Shedding more light on Darkest Europe

Maybe we are getting older. The Tour de Farce team I mean. We who took part in this month’s Tour de Farce VIII expedition in France are all over 40 y’know. Yes, all right, over 50. OK, over 60…
But once again, we did it: 1000 km across France. Well, OK, let’s say 800. Mind you, it might have been only 700. Certainly we cycled more than 600. Oh yes. Definitely more than 600. Even 620.
We always go in the Northern Hemisphere’s spring.
As many readers know, the annual Tour de Farce is when, ever so intrepidly, six of us set out from Africa to explore, on bicycles, Darkest Europe and bring back tales of the natives there.
There were only four of us this year – two having been temporarily stricken by problems that typically afflict the over 40s such as ones spine crumbling like a cheese straw or ones hip joints running out of axle grease.
They’ll be back next year.
Our difficulties began right at the start, at the railway station at Paris’s Charles de Gaul Airport. Peter Sullivan (who normally takes charge at stations and airports) asked for tickets to Haute Peronne 100km north in the Somme valley.
Explorers such as Marco Polo, David Livingstone and Bartholomew Dias would understand what I mean by “difficulties”.
“No station at Peronne,” said the ticket man.
“But it says here we must take a train to Haute Peronne,” said Peter.
“No train. Go to Amiens and catch a taxi.”
At this stage, as expedition leader, I took command. Bearing in mind that one has to speak loudly when speaking English in France, I waved our instructions, explaining that there were people waiting for us at Haute Peronne station. I added, “Très important people”.
He shrugged in that dismissive way that Frenchmen learn at shrugging collièrge.
Then he said, “Ah, Péron! Bourgogny!”.
“Non. Non! Picardy.”
“Ah, Picaaardeee! Oila!”
Next thing we were getting off the train at Picardy’s tiny station where we were greeted by two young ladies from the Somme Tourist Board who were providing the bikes for the first leg of our heroic ride.
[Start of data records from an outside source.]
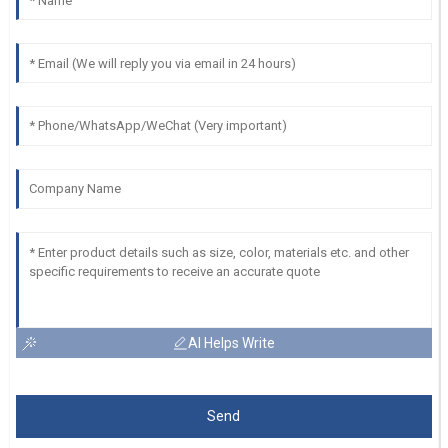
AI Helps Write
Send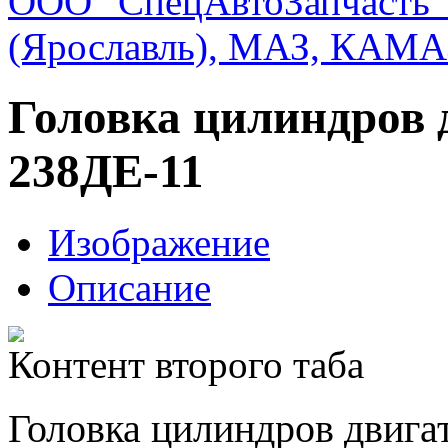
ООО "СпецАвтоЗапчасть"
(Ярославль), МАЗ, КАМА
Головка цилиндров
238ДЕ-11
Изображение
Описание
Контент второго таба
Головка цилиндров двига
They whisked us by car 9 km east of Peronne through villages whose names we could not pronounce.
We stayed in Buire-Courcelles on Joel Bleriot’s ancient endive farm, Moulin de Binard. This beautiful farm is set amid deep meadows sparkling with daisies and buttercups. Below is a shady stream that emerges from dense woodland whose branches accommodate a full choir of birds.
Just as the Pilgrim Fathers opened up America for those who came later so it was our bounden duty to open up this area of France to future cyclists – families, groups of friends and so on.
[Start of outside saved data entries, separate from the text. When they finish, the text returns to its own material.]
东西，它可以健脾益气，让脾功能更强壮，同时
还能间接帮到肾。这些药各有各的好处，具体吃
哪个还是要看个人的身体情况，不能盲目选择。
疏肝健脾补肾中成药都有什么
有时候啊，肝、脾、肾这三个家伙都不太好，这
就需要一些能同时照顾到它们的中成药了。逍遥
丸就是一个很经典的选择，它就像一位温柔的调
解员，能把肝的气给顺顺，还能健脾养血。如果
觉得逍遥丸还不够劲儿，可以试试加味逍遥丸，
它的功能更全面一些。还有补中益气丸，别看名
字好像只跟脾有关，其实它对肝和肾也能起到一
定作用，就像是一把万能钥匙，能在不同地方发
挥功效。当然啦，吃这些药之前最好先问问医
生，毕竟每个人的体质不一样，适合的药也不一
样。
People ask us: Is it safe? Is it expensive? Is the terrain challenging? Is it interesting? Do you need to move your own luggage each day?
The short answers are: yes, no, yes, yes, no.
We spent three days cycling in the Somme Valley though not as far as its huge estuary famous for its waterfowl. That would b a great ride – via Amiens and Abbeville.
Occasionally we found ourselves on busy highways yet with careful map reading (something that eludes us) it is possible to pick ones way clean across France using only quiet, almost traffic-free country roads. But with four of us reading individual maps and all four possessed of 100 decibel voices we were inclined to shoot off at different angles shouting contradictory pieces of unheeded advice.
The next two weeks took us down the Somme with its lakes and streams, along the Normandy coast and then across to Burgundy for the final week – all to unveil, for the people of Africa, yet another corner of Darkest Europe.